Petitioner Verdova Bishop asks us to reverse a final order of the District of Columbia Office of Administrative Hearings (“OAH”) finding him ineligible for extended unemployment compensation benefits. We affirm.
I.
Following his separation from the District of Columbia government, Verdova Bishop filed a claim for unemployment compensation benefits. Although his total base period wages did not exceed his highest quarter wages by 11/212 times,1 see D.C.Code § 51–107(c)(1)(C), Mr. Bishop was nevertheless deemed eligible for “regular” benefits under the “setback” or “stepback” provision in D.C.Code § 51–107(c)(2), which permits DOES to disregard any high-quarter wages that exceed those required to receive the maximum benefit.2
After exhausting his regular benefits, Mr. Bishop sought Emergency Unemployment Compensation (“EUC”). A Claims Examiner denied the EUC claim because Mr. Bishop's total base period wages did not exceed the wages in his highest quarter by 11/212 times, as required by D.C.Code § 51–107(g)(3)(C). An OAH Administrative Law Judge (“ALJ”) initially reversed DOES, applying the “setback” provision from D.C.Code § 51–107(c)(2) (which applies to “regular” benefits) to find Mr. Bishop eligible for extended benefits.

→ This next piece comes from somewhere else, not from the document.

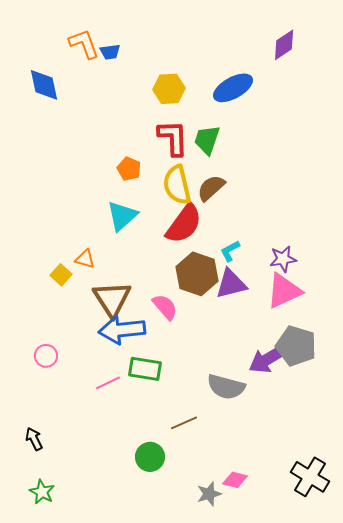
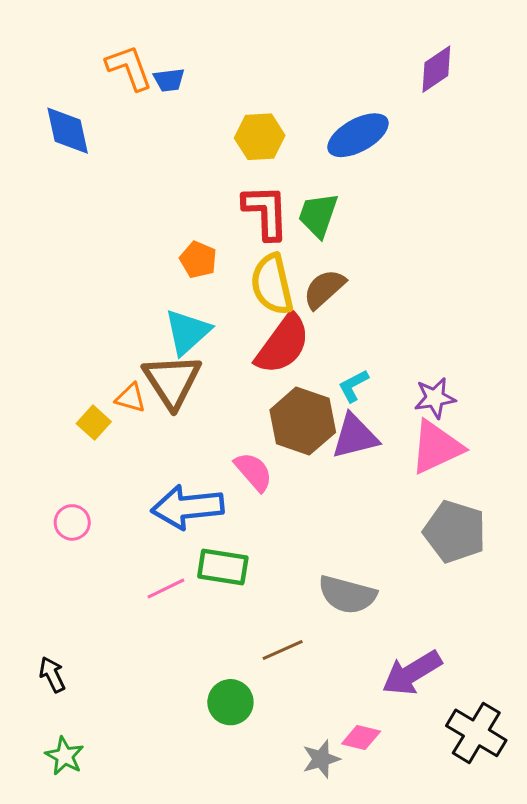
brown triangle: (112, 299) -> (172, 381), moved
pink circle: (46, 356) -> (72, 522), moved
purple arrow: (268, 359) -> (412, 673), moved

DOES filed a Motion for Reconsideration arguing that D.C.Code § 51–107(c)(2) did not apply to extended benefits, and, after further briefing, the ALJ issued an Amended Final Order finding Mr. Bishop ineligible for EUC benefits.3
II.
We review decisions of the OAH to determine whether they are “[a]rbitrary, capricious, an abuse of discretion, or otherwise not in accordance with law.” DOES v. Vilche, 934 A.2d 356, 360 (D.C.2007); see D.C.Code § 2–510(a)(3)(A) (2001). Based on the record before us, the ALJ's decision was not contrary to law.4
The federally funded EUC program at issue here is administered by the states.5 Section 4001(d)(2) of the law governing EUC addresses eligibility for extended benefits (also known as “emergency” benefits):
(2) the terms and conditions of the State law which apply to claims for regular compensation and to the payment thereof shall apply to claims for emergency unemployment compensation and the payment thereof, except
(A) that an individual shall not be eligible for emergency unemployment compensation under this title unless, in the base period with respect to which the individual exhausted all rights to regular compensation under the State law, the individual had 20 weeks of full-time insured employment or the equivalent in insured wages, as determined under the provisions of the State law implementing section 202(a)(5) of the Federal–State Extended Unemployment Compensation Act of 1970 (26 U.S.C. 3304 note);․
26 U.S.C. § 3304 note. Section 202(a)(5) of the Federal–State Extended Unemployment Compensation Act of 1970 defines a key term in the statute just quoted:
[T]he equivalent in insured wages shall be earnings covered by the State law for compensation purposes which exceed 40 times the individual's most recent weekly benefit amount or 11/212 times the individual's insured wages in that calendar quarter of the base period in which the individual's insured wages were the highest․ The State shall by law provide which one or more of the foregoing methods of measuring employment and earnings shall be used in that State.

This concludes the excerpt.